BRUXELLES, 19 juin (Xinhua) -- Presque tous les
dirigeants européens, réunis en sommet depuis jeudi à Bruxelles, sont
disposés à accorder le temps de la réflexion à l'Irlande, après
la victoire nette des opposants au Traité de Lisbonne.
Mais beaucoup insistent pour qu'elle soit de courte
durée, afin d'éviter une mort lente du texte.
Le Premier ministre irlandais, Brian Cowen, a estimé
qu'il était "beaucoup trop tôt" pour lui pour présenter immédiatement
une solution à l'impasse institutionnelle créée par le rejet du
traité dans son pays.
"Il n'y a pas de date butoir ni pour l'Irlande, ni
pour quiconque", a souligné jeudi tard dans la nuit le Premier
ministre de la Slovénie, président en exercice de l'Union européenne Janez
Jansa.
De son côté, la chancelière allemande Angela Merkel
a appelé les Etats membres qui ne l'ont pas encore fait à adopter au plus
vite le traité de Lisbonne.

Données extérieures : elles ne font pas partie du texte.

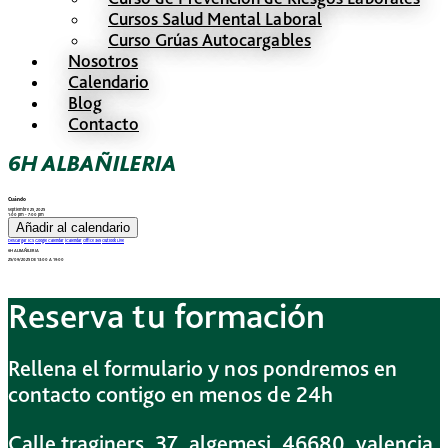
Cursos Salud Mental Laboral
Curso Grúas Autocargables
Nosotros
Calendario
Blog
Contacto
6H ALBAÑILERIA
Cuándo
septiembre 25, 2025
1:00 pm - 7:00 pm
Añadir al calendario
Descargar ICS
Google Calendar
iCalendar
Office 365
Outlook Live
6H ALBAÑILERIA
25/09/2025 DE 13:00 A 19:00
Reserva tu formación
Rellena el formulario y nos pondremos en
contacto contigo en menos de 24h
Calle traginers, 37, algemesi, 46680, valencia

Elle a déclaré que l'Union avait besoin
de ce traité pour réformer ses institutions.
Par ailleurs, les chefs d'Etat et de gouvernement
européens ont donné leur feu vert à l'entrée de la Slovaquie dans la zone
euro le 1er janvier 2009. Il s'agira du premier pays de l'ancien bloc
soviétique à adopter la monnaie europénne.
Les dirigeants européens veulent aussi faire la
preuve que l'Europe est utile et capable de répondre aux préoccupations
quotidiennes des citoyens, en cherchant à compenser la flambée
des prix du pétrole. Ceci figurera au menu de leurs discussions de
vendredi, deuxième et dernier jour du sommet.

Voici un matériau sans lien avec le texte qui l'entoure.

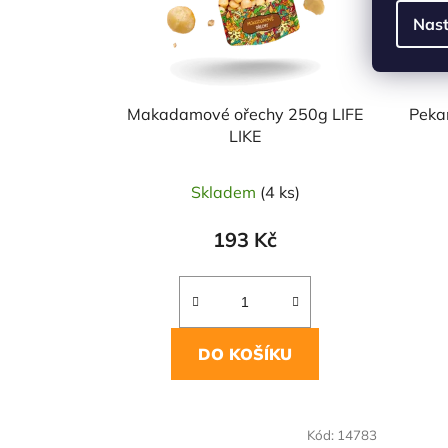
Nast
Makadamové ořechy 250g LIFE
Peka
LIKE
Skladem
(4 ks)
193 Kč
DO KOŠÍKU
NAŠE OVĚŘENÁ
NAŠE 
Kód:
14783
VOLBA
VO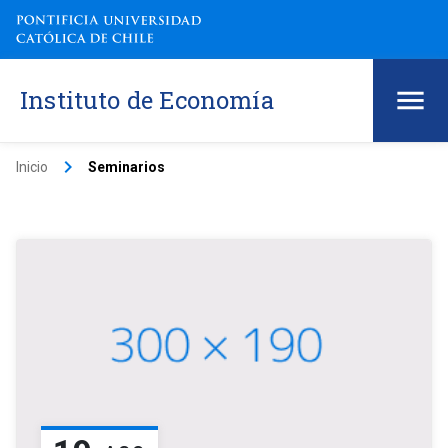
Instituto de Economía
keyboard_arrow_right
Inicio
Seminarios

Depuis plusieurs semaines, les pêcheurs, routiers et
agriculteurs réclament des mesures d'urgence. Il doit en être
question au sommet, même si les Etats membres divergent sur la
méthode.
"Nous avons discuté de choses importantes qui
concernent les préoccupations premières de nos citoyens. Il s'agit des
prix de l'énergie et du coût de la vie. Nous pensons que nous pouvons
faire quelque chose ensemble," a indiqué José Manuel Barroso,
président de la Commission européenne.
Un projet de conclusion du sommet suggère d'éviter
toute mesure interventionniste en matière de fiscalité, d'accroître la
transparence sur les marchés pétroliers, y compris sur les stocks, et
de relancer le dialogue avec les pays producteurs, aux niveaux européen et
international.
Des mesures ciblées sont proposées par
la Commission pour les catégories sociales les plus défavorisées, comme
l'octroi de " primes à la cuve" pour le chauffage ou la distribution
de denrées alimentaires aux plus nécessiteux.